The strongest known evidence has been gathered for a stratosphere on an exoplanet about 900 light years from the Earth, known as WASP-121b. The planet is categorised as a "Hot-Jupiter" exoplanet, and is about 1.2 times the mass of Jupiter.
Jupiter takes 12 years to orbit the Sun, but WASP-121b takes only 1.3 Earth days to revolve around its host star, and is really close to the star. If it were to get any closer, the gravity of the host star would start pulling the planet apart.
The upper atmosphere on the exoplanet is about 2,500 degrees Celsius, hot enough to boil some metals. While previous research indicated the possibility of Hot-Jupiter exoplanets having a stratosphere, the new finding is the best evidence yet as researchers observed a signature of water molecules for the first time. The signature indicated that the water molecules in the upper atmosphere were glowing,
The findings are in line with theoretical models that suggested a class of ultra-hot planets defined by their stratospheres. On the Earth, the Ozone layer traps some of the radiation from the sun, rising the temperatures in the stratosphere.
The stratosphere of Titan, a moon of Jupiter, is heated up by the methane in its atmosphere. On WASP-121b, the temperatures are increasing with the altitude, and follow up observations by Hubble will allow scientists to figure out on which latitudes the behavior is occurring.

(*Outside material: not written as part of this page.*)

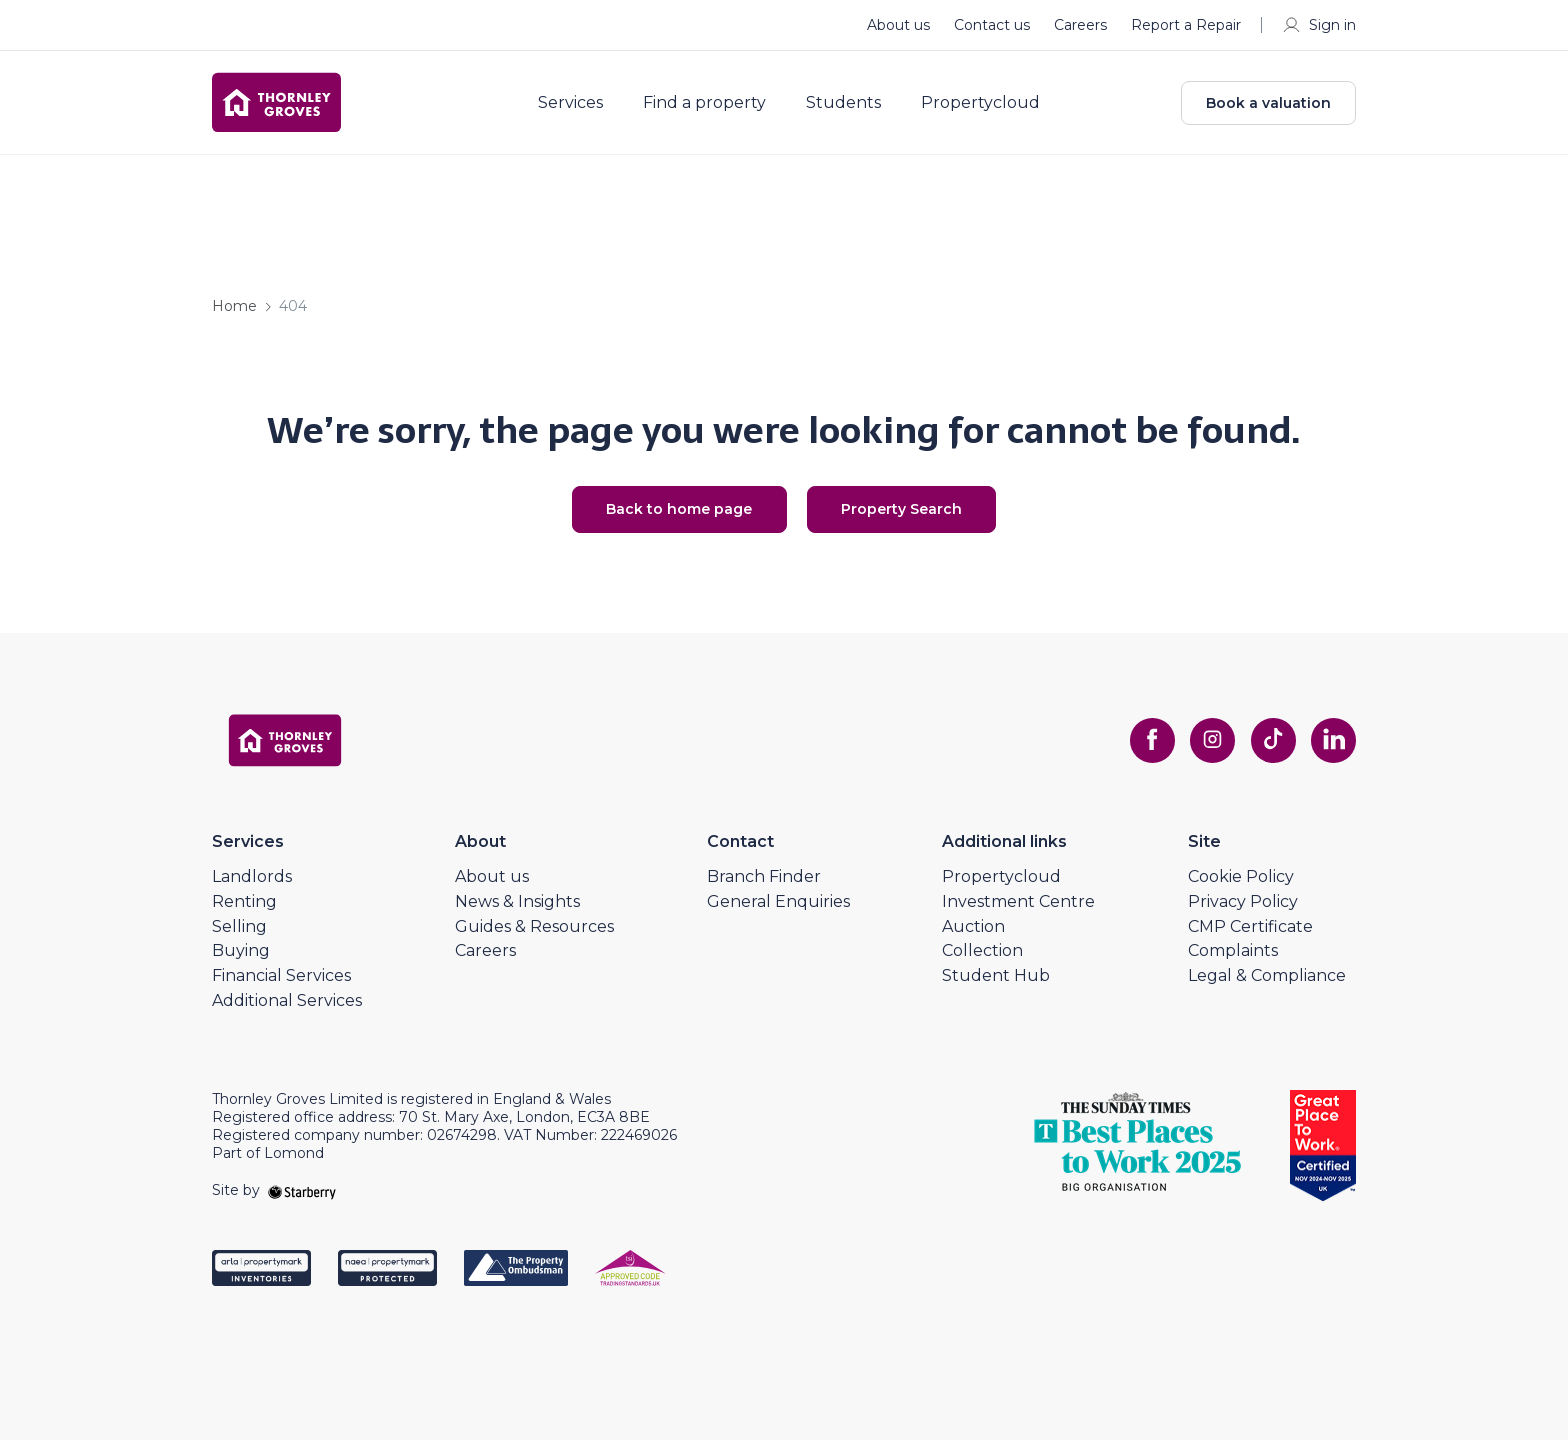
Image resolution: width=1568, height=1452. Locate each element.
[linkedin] (1332, 752)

WASP-121b is also a prime candidate for observations by the yet to be launched James Webb Space Telescope, the successor to the Hubble Space Telescope, which will be one of the most advanced astronomical instruments deployed.
Hannah Wakeford, co-author of the study says, "This super-hot exoplanet is going to be a benchmark for our atmospheric models, and it will be a great observational target moving into the Webb era." The finding has been reported in Nature.